§ **Exercise details**:
Scan the records below for the line with "INTENDS TO PROV" and the line with "taşıma olsun; ister", and retype that range exactly, both ends included, pictures excepted.

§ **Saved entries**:
◆ ◆ ◆ ◆ ◆

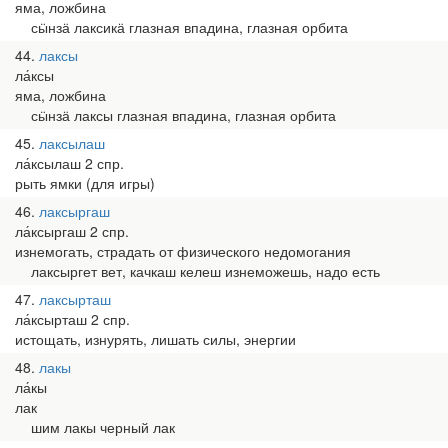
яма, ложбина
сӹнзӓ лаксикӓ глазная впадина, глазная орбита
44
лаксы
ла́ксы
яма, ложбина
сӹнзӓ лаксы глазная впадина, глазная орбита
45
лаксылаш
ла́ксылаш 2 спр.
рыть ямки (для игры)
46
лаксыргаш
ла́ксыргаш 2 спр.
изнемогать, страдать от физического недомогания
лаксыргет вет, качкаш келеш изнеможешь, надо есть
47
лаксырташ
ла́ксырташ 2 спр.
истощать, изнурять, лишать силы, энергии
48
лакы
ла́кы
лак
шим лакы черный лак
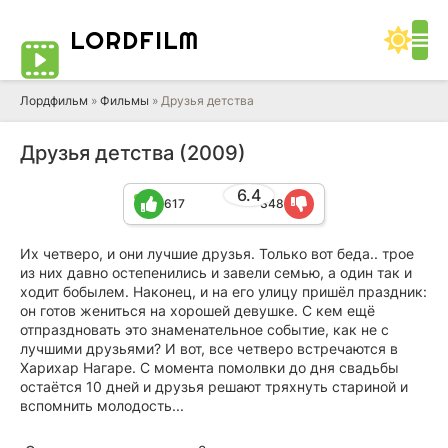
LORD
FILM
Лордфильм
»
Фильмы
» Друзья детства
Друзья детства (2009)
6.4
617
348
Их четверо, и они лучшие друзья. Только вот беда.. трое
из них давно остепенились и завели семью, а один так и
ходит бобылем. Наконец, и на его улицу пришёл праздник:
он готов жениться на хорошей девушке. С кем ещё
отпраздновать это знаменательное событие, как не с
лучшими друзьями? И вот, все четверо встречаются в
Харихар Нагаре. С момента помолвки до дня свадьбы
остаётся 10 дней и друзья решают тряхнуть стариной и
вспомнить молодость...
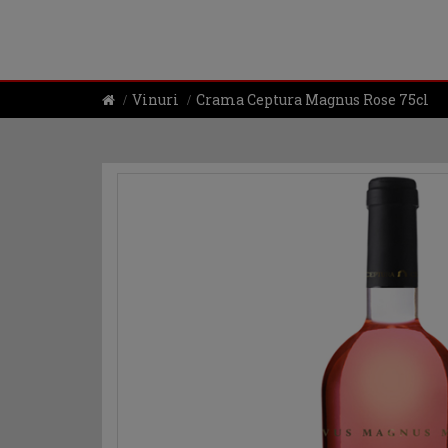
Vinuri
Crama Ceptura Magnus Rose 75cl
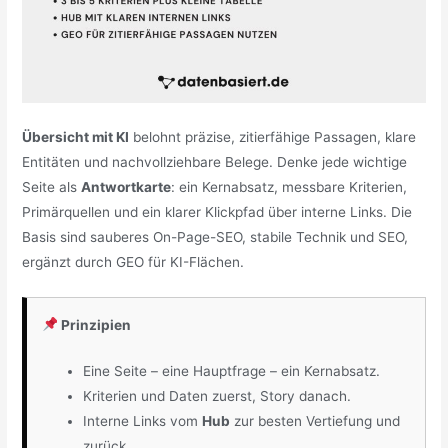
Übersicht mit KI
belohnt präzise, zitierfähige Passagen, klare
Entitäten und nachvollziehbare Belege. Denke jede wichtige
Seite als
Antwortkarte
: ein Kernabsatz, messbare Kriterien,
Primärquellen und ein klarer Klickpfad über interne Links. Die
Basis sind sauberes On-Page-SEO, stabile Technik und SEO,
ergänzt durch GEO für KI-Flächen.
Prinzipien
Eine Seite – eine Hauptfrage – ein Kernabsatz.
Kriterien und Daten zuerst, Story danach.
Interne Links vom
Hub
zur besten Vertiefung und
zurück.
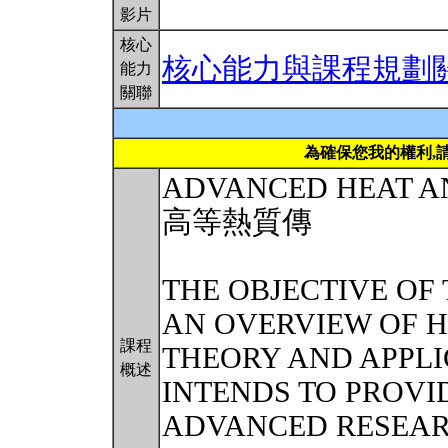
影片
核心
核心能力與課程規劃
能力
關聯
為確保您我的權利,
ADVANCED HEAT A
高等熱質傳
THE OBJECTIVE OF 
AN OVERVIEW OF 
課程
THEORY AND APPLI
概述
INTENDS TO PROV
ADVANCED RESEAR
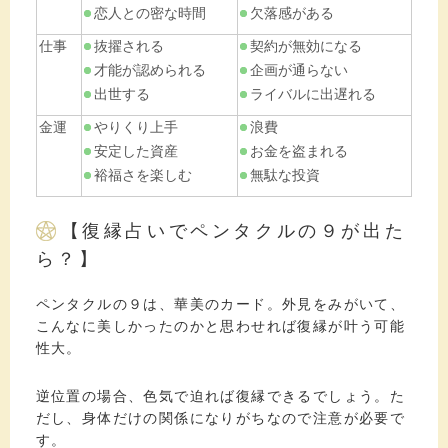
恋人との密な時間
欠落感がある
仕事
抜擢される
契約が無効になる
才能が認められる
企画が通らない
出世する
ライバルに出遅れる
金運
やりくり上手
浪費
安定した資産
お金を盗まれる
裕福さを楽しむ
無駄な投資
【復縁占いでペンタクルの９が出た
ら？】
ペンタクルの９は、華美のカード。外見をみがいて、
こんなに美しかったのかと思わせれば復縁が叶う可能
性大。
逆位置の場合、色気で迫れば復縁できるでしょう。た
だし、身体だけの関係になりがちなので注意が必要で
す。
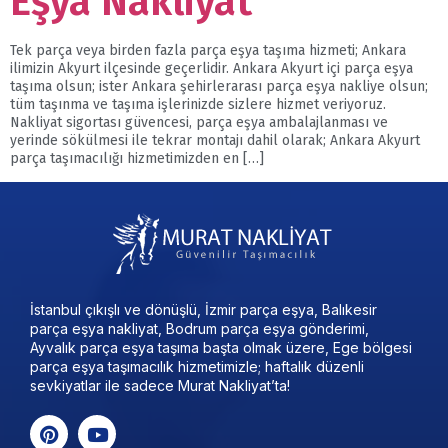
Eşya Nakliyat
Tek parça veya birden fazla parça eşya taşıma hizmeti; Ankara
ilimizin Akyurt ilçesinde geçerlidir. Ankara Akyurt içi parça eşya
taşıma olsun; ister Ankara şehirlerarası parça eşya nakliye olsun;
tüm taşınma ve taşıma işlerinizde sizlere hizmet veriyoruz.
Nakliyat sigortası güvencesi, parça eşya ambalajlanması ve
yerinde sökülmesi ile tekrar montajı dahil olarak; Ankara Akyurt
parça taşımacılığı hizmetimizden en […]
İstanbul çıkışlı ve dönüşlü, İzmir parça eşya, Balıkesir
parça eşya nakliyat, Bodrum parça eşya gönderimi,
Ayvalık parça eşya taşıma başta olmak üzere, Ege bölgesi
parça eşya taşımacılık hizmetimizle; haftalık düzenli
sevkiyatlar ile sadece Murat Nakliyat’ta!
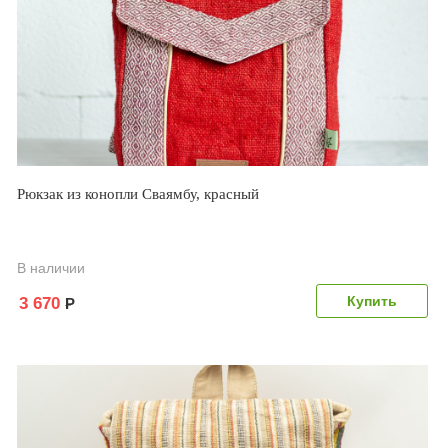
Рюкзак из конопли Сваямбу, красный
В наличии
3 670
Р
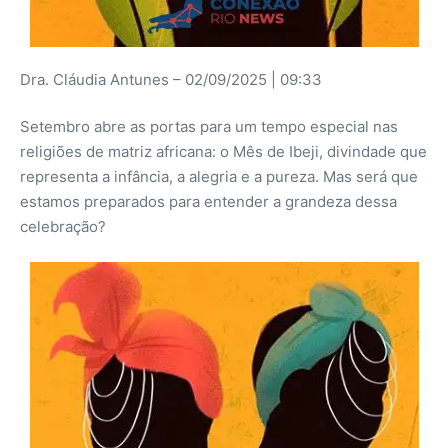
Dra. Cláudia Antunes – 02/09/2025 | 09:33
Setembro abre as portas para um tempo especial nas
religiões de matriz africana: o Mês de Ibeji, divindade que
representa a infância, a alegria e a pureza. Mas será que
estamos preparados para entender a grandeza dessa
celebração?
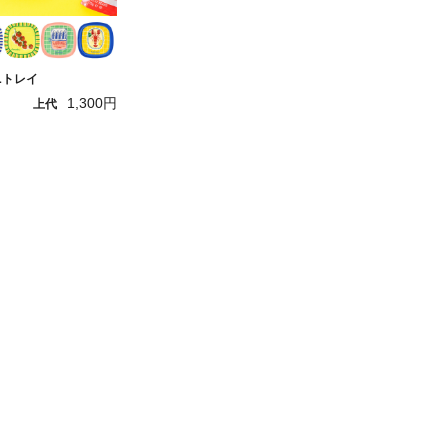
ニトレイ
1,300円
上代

◆ ◆ ◆ ◆ ◆

§ **Answer to this problem**:
INTENDS TO PROV
ADVANCED RESEAR
恋人との密な時間
欠落感がある
仕事
抜擢される
契約が無効になる
才能が認められる
企画が通らない
出世する
ライバルに出遅れる
金運
やりくり上手
浪費
安定した資産
お金を盗まれる
裕福さを楽しむ
無駄な投資
【復縁占いでペンタクルの９が出た
ら？】
ペンタクルの９は、華美のカード。外見をみがいて、
こんなに美しかったのかと思わせれば復縁が叶う可能
性大。
逆位置の場合、色気で迫れば復縁できるでしょう。た
だし、身体だけの関係になりがちなので注意が必要で
す。
Eşya Nakliyat
Tek parça veya birden fazla parça eşya taşıma hizmeti; Ankara
ilimizin Akyurt ilçesinde geçerlidir. Ankara Akyurt içi parça eşya
taşıma olsun; ister Ankara şehirlerarası parça eşya nakliye olsun;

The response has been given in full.